▶ Exercise brief
Using the data below, return word for word every line from the one holding "Насосное оборудование" down to the one holding "-eurbank-il-progetto-di-bancomat-sulla-stablecoin-in-euro". Leave pictures out.

▶ Material to process
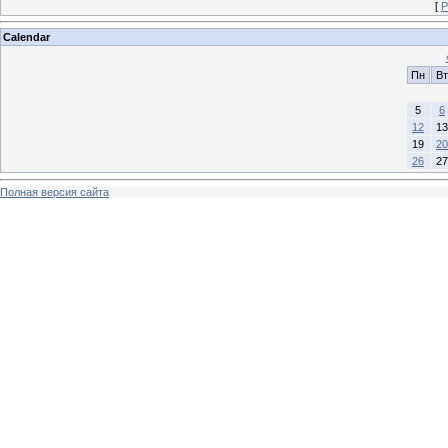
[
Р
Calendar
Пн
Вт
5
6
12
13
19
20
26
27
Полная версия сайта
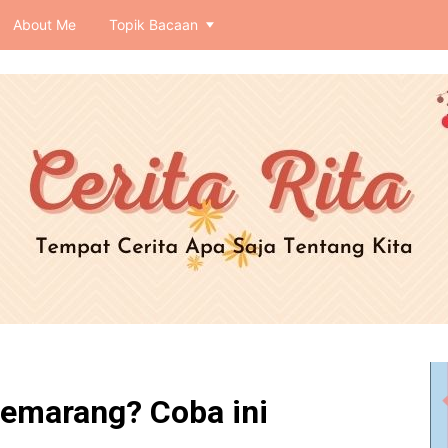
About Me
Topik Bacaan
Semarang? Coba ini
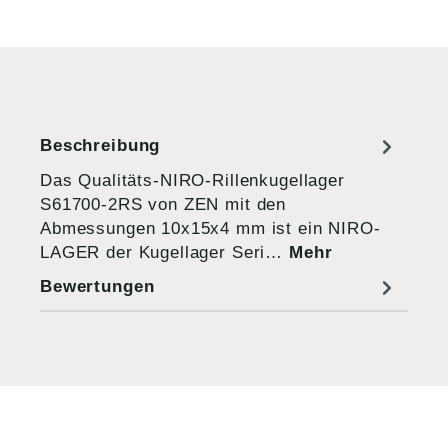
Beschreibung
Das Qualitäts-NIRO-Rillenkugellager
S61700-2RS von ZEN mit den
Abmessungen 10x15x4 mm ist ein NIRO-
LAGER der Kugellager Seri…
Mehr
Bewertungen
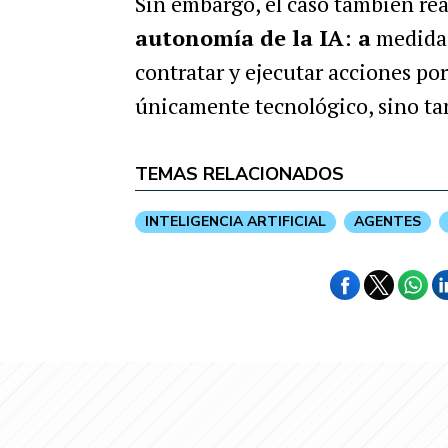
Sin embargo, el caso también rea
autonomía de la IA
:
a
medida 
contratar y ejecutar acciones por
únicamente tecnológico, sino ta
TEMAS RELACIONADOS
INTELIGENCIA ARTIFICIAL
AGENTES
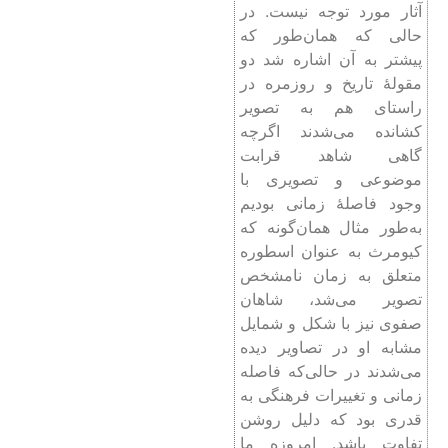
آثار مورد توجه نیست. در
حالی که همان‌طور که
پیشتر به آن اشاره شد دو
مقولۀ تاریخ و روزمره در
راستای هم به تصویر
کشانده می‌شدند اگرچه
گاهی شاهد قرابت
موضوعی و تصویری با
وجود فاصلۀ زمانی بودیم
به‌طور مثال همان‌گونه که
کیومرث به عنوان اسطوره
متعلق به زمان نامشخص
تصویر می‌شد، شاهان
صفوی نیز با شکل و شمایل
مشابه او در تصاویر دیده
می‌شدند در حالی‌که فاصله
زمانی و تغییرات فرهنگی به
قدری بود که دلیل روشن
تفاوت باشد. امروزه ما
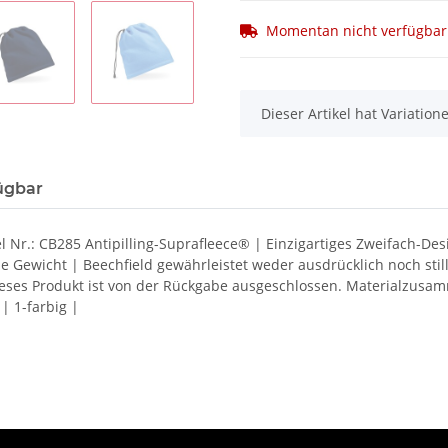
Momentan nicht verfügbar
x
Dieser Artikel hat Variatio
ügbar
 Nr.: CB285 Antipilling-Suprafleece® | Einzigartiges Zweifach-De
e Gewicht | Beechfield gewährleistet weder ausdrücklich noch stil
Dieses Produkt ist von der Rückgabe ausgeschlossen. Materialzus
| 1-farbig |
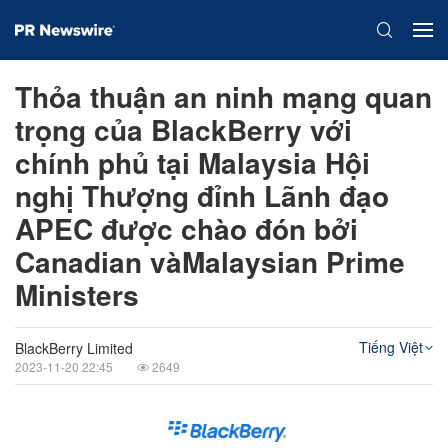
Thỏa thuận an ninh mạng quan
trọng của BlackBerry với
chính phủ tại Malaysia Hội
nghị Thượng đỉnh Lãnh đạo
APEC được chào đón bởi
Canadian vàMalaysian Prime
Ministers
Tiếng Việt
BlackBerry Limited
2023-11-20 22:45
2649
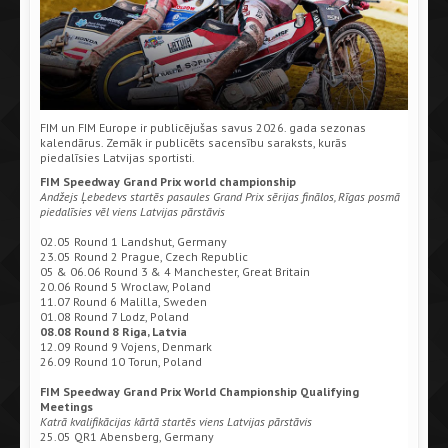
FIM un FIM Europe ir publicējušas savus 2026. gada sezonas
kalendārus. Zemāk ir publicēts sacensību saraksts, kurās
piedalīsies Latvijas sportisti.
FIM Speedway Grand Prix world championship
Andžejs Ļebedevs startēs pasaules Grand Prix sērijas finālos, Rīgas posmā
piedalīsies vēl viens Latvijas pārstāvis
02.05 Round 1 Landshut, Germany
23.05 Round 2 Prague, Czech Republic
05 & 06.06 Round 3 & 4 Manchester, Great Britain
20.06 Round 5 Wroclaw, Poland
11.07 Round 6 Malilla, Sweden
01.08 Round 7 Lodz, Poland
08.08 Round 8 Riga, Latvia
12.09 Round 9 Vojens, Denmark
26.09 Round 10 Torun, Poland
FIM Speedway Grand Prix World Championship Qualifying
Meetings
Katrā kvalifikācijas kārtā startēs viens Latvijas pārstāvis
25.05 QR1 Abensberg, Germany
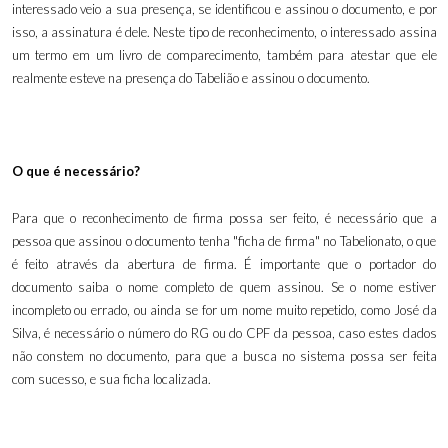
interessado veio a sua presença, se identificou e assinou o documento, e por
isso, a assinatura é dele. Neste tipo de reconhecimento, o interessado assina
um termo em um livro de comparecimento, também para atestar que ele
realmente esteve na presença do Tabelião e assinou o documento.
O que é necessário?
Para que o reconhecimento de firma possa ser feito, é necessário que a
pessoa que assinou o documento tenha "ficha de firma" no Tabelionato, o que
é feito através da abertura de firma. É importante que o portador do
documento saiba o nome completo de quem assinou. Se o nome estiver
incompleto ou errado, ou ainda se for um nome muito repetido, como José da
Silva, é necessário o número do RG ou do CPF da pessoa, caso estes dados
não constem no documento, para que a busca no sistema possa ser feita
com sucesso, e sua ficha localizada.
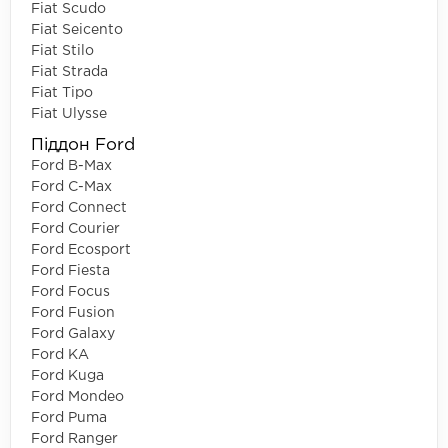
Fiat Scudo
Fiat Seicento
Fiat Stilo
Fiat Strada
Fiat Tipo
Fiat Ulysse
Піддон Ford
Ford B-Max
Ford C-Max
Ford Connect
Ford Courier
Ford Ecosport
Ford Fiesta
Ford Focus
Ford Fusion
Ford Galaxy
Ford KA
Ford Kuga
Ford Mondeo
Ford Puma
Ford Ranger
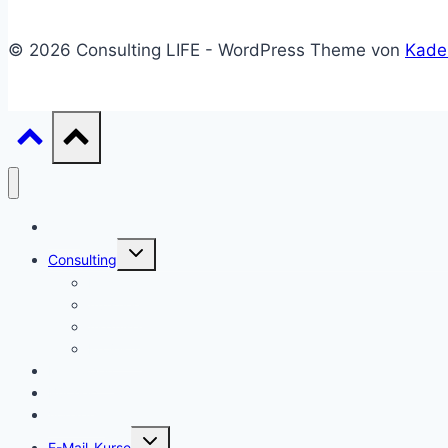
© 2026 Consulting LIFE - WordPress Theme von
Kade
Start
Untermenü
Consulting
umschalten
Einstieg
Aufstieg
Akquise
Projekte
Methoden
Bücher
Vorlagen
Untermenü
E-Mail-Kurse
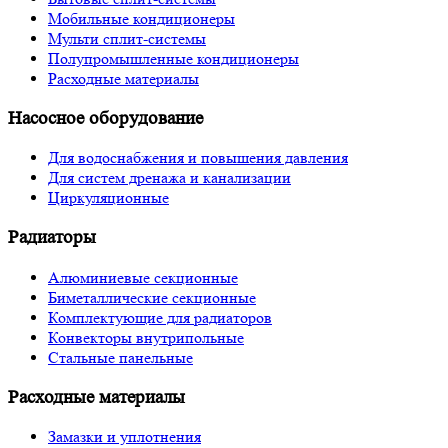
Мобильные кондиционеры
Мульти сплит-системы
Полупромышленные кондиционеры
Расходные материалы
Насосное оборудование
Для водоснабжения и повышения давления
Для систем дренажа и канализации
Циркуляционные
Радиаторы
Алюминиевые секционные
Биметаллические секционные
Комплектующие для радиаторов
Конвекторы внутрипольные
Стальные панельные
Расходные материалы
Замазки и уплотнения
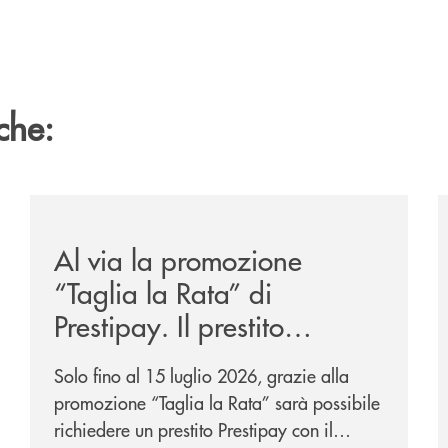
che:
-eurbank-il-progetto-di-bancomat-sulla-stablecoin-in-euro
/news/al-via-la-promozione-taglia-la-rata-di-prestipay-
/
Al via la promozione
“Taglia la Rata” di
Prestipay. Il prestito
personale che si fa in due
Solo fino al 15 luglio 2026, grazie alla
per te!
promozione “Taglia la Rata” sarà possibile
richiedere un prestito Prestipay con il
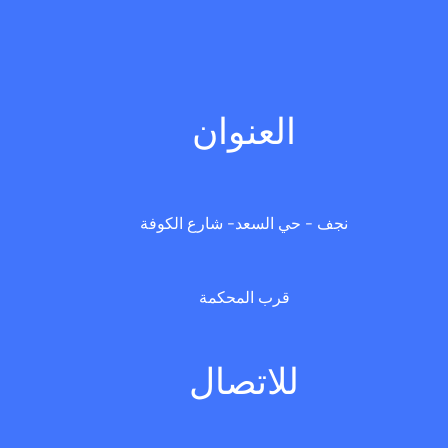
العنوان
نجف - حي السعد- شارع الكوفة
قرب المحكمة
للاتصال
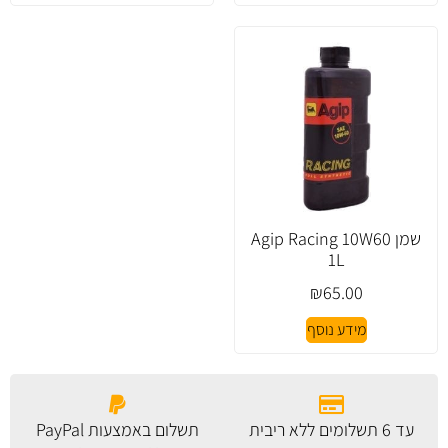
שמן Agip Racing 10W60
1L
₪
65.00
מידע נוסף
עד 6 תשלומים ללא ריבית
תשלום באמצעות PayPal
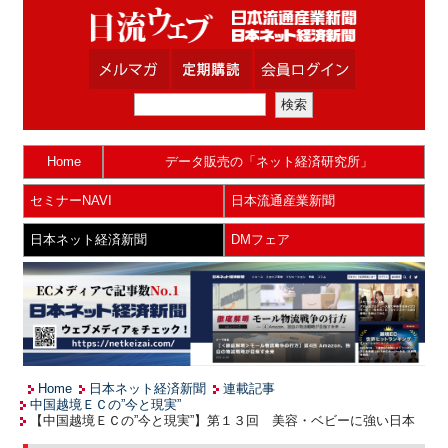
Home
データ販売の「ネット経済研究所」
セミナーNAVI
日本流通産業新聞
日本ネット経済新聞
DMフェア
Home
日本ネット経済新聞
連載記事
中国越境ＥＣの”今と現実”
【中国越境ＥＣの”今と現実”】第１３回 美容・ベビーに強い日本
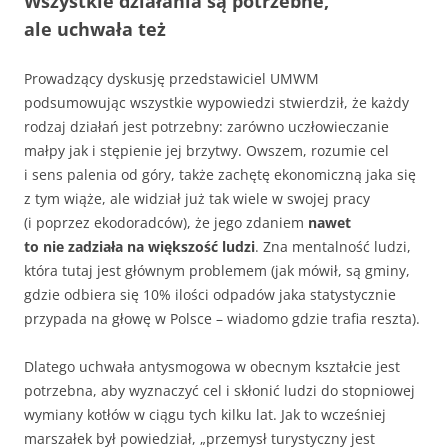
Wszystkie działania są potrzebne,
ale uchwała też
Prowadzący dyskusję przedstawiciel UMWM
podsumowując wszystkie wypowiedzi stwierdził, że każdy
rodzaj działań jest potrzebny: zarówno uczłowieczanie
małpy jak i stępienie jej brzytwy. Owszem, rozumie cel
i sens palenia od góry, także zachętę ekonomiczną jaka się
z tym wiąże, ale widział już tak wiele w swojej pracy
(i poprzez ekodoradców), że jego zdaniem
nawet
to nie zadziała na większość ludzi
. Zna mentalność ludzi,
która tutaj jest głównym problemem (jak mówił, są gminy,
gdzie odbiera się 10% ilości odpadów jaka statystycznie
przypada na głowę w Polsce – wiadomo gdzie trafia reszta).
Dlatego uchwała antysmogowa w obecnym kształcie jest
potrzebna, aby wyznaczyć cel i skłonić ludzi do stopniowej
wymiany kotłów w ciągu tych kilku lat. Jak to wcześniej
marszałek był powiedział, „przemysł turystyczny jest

▶ Problem solution
Насосное оборудование
Для водоснабжения и повышения давления
Для систем дренажа и канализации
Циркуляционные
Радиаторы
Алюминиевые секционные
Биметаллические секционные
Комплектующие для радиаторов
Конвекторы внутрипольные
Стальные панельные
Расходные материалы
Замазки и уплотнения
che:
-eurbank-il-progetto-di-bancomat-sulla-stablecoin-in-euro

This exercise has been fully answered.